The result was a list of 649 unique video IDs. So far so good.
After making some changes in the VBA code and seeing some duplicates in the result set, I went back today and ran the original VBA sub again. The result was again a list of 649 video IDs, but this time the list included duplicates and it also included IDs that were not in yesterday's list and was missing IDs that were there yesterday. Here is a comparison from the first two pages and the last two pages of the two result sets:
The last three columns have the following meanings:
- Same as: If an ID from Run 2 is the same as an ID from Run 1, then this column has the
# overall
for Run 1. - Seq: Indicates whether the number in column "Same as" is one more than the previous number in that column.
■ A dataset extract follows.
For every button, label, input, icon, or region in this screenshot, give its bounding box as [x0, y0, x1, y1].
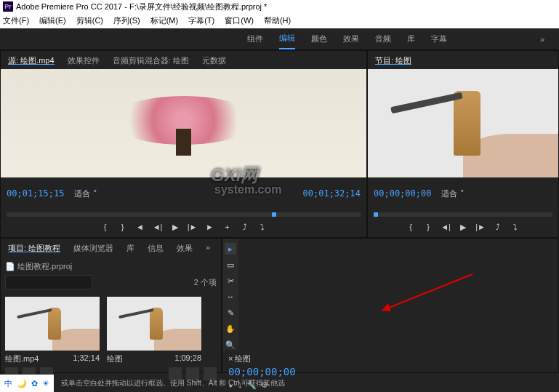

- Dup: Indicates whether an ID from Run 2 occurred more than once in that run.
Problems:
- The videos XYIUM5TkhMo, LDjE28szwr8, qEh0uZuu7_U, Qsgz4GbL8O4, gOU0BCL-TXs, and 27ZLFn8Dejg were returned as #3, 6, 637, 640, 643, and 649 in Run 2, but were not returned at all in Run 1.
- The videos FrG_eSECfps, r2-OGUu57pU, lVEqwV0Nlzg were returned as #14, 55, 642, in Run 1, but were not in Run 2.
- The videos 0q0xS7W78KQ, H8AcqOh0wis, and o4_2_a6LzFU were returned as #49, 50, and 645 in Run 2, but then each appears a second time in that run (as well as appearing in Run 1 as #48, 50, and 647).
These results are troubling. They mean that no single search will return a reliable list of videos for a given value of q
.
I mentioned at the beginning that previous questions about inconsistent results from the YouTube Data API had answers that seemed to resolve those inconsistencies. Is there a way to do that for this search? Is there something wrong with the way I'm composing the search that is causing the problem?
If there isn't a way to fix the search, then I suppose the only way to get a list of videos on the topic with high confidence of it being complete is to run the search multiple times and merge the results until no new IDs appear that were not in a previous result set. But even then, one would not know if there are other videos lurking undetected.